Bishop Allen Grrr...
(Dead Oceans)
It's become almost a truism in our society, particularly when it comes to criticism of any kind. The most basic of stock responses to stagnation and inert irrelevance; “If it ain't broke, don't fix it.” The phrase is a strange type of self-perpetuating looped circuit that is both symptomatic and reinforcing of deep laziness both on the part of bands and critics alike. Bands get at least decent reviews for not really doing anything new or challenging themselves and critics get to doll out “get out of jail free” cards and rehash earlier reviews of the bands work, really just having to change song names. We see bands try out new things, fail miserably, and get vilified by critics for failing to adhere to the golden rule of apathy. These instances are supposed to count as evidence for the idea, but personally, I give way more credit to a band who pushes themselves into new territory even if they fall flat on their face than bands who just do the same shit over and over and over and over. It really is an indefensible and stifling philosophy, especially when it comes to art (perhaps when we're talking about car safety experimentation it's a bit less necessary, though at the same time I think we'd all be dismayed if we made no advances in car safety through the next decade, say). That being said, nothing will ever stop people from trying to make the case for it, and Brooklyn-based pop big-leaguers Bishop Allen give the enterprise their all on their newest effort Grrr...
The pure toothache pop that the band honed over the course of their half cringe-inducing-self-promoting-name-hyping, half dogged indie band working hard for the people, 2006 12 EP project (where they released one EP per month for one year), is here in full effect (as one might be able to guess from the Hello Kitty cuteness of the title). Also, the production bells and whistles that the band learned during that project are even more obvious than on The Broken String, which followed up the EP project the next year. It's sort of like a kid who just learned a new, cheap move in Street Fighter II and now uses that move exclusively in every fight. Everything on here is whip-crackingly precise and well defined. Every word sung is enunciated as distinctly as if I were listening to a Rosetta Stone CD. The instrumentation, while coming off overall as a sort of unoriginal, buffet-style sampling of various contemporary pop idioms (hand-clap-begging la la la choruses? Check, swelling string bits? Check, totally “quirky” instruments? Check.), is well constructed and thoughtful and there are no shortage of mildly addictive, sugary hooks to keep you jittery for the majority of the record.
However there is this strange feeling that lurks beneath everything. The melodies are so saccharine, the beats are so peppy and eager to please that the entire affair teeters perpetually on the edge of cloying. It's like a bizarre, creepy carnival that seems ostensibly perfect, with awesome rides, pretty colors, friendly employees and great big animal suits wandering around giving out free candy and hugs forever, but that is secretly run by mutant child slaves who come out at night to round up any stray fun-seekers to grind up for food. Perhaps it's not as grave as all that, but this album gives off a decidedly Stepford Wives feel as I found myself constantly wondering, “are these people really that happy all the time?” Everything seems to beckon you in, inviting you to just surrender and like it, offering itself up fully much too easily.

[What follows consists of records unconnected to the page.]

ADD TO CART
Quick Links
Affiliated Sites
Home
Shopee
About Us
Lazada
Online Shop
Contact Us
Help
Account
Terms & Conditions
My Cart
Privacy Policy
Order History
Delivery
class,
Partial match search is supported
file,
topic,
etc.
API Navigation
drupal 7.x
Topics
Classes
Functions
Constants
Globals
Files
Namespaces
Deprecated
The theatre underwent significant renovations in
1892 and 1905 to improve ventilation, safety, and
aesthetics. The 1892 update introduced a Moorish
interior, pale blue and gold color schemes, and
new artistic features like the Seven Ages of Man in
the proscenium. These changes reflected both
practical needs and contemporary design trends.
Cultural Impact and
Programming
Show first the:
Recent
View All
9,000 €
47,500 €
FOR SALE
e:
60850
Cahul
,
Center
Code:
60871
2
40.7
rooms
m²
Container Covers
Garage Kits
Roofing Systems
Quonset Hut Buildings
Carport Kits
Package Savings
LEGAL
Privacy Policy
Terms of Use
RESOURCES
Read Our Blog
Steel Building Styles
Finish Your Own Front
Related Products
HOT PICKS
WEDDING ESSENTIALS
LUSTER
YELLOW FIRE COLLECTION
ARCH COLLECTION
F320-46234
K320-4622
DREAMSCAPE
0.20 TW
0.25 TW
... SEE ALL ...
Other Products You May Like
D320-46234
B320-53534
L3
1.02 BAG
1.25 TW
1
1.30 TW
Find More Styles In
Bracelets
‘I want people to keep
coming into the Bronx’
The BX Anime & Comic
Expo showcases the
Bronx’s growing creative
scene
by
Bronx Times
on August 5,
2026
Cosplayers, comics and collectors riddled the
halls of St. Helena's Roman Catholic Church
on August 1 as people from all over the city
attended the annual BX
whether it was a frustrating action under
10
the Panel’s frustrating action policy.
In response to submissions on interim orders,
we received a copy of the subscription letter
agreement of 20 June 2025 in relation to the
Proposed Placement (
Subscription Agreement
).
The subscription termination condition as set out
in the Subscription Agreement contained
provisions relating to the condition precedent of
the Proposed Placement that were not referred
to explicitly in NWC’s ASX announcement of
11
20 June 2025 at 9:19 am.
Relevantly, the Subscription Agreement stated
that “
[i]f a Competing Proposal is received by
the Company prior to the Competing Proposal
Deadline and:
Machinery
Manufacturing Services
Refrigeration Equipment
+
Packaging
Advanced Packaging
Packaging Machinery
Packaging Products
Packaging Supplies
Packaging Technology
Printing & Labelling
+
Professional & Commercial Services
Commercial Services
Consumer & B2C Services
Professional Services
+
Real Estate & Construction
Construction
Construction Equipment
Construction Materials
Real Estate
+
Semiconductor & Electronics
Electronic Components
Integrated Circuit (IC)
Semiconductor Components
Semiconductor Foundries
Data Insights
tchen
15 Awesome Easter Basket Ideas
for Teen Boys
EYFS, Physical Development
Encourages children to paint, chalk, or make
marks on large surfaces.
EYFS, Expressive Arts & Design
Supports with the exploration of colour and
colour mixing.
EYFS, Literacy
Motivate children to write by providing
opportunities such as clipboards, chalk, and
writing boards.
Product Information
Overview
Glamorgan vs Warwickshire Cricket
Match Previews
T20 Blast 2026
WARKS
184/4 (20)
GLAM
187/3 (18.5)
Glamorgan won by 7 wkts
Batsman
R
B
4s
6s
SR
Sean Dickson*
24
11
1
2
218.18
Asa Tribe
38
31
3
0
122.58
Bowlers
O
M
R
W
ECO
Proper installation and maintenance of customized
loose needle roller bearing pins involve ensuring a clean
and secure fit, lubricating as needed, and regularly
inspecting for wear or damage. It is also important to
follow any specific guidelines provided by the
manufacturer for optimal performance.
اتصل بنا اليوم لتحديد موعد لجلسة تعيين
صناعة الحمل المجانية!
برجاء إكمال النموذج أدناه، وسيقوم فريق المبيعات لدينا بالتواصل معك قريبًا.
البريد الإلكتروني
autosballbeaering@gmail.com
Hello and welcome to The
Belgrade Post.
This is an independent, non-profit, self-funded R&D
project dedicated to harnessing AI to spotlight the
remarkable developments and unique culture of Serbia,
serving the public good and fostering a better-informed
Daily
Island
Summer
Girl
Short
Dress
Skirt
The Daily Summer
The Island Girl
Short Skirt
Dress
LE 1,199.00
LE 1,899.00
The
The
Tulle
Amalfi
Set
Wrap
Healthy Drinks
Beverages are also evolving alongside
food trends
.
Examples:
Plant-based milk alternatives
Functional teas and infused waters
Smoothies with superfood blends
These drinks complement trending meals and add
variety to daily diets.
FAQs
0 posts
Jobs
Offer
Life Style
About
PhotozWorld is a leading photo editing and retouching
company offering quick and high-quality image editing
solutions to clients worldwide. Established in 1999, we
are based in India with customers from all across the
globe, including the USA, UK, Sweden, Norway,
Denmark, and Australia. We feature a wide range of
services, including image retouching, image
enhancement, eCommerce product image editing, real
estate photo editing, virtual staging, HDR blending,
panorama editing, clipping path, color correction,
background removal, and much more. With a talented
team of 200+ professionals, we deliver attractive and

Bishop Allen (read: songwriters and two permanent members Justin Rice and Christian Rudder) has always been known for their sort of high-end brand of collegiate lyrical sensibility, effortlessly spinning Harvard English class witticisms and instantly coming back at themselves with even more nimble repartees. On Grrr... this characteristic erudition is beefed up like never before to the point where one might not be faulted for mistaking the album for a particularly well done caricature of the band. Vocalist Rice has never before been as openly cognizant of his own adorableness and the tone of nausea-inducing sugar rushes is set from the opener, Dimmer, where he warbles “olly olly oxen free/can you see me.” Ugh. Or the line “Oh pobrecita!/ tragic little teacup” off of The Lion and the Teacup. I could sit here all day and go through the lyrics but what's the point? At base, the majority of these songs are inane, all-too-self-aware exercises in labored and overdone, hyper-literate cuteness. It seems like this album presents some evidence for an addendum to the original maxim we were discussing; “Sometimes not being broke is the best reason of all to do some fixing.”
The album is not an abject failure however, as there are bits, just tiny bits, of it that give off the faintest wisps of something more. There are single lines that one is able to tease out of the sticky mess that are arresting, almost elegant in places. “I was found out in the rushes/like a can of paint and old paintbrushes” off the track Oklahoma is a nice little example of the eye (however currently cataract ridden it may be) the songwriters have for striking everyday details. On Cue the Elephants, the album's only front-to-back good song, the band largely forgoes the cotton candy fluff of the other tracks, opting for a basically more elastic and open song structure, and slices of truly energetic guitar and drum work (perhaps the final dying embers of Rice and Rudder's punk roots). The lyrics even hint at something less than utterly joyous! Hallelujah! In the chorus of that track, Bishop Allen asks “Can you and me/save the city/I thought that we promised we would.” I've got a more relevant question, one that I hope will someday be answered with a witty, articulate “Yes”; “Can Bishop Allen save themselves?”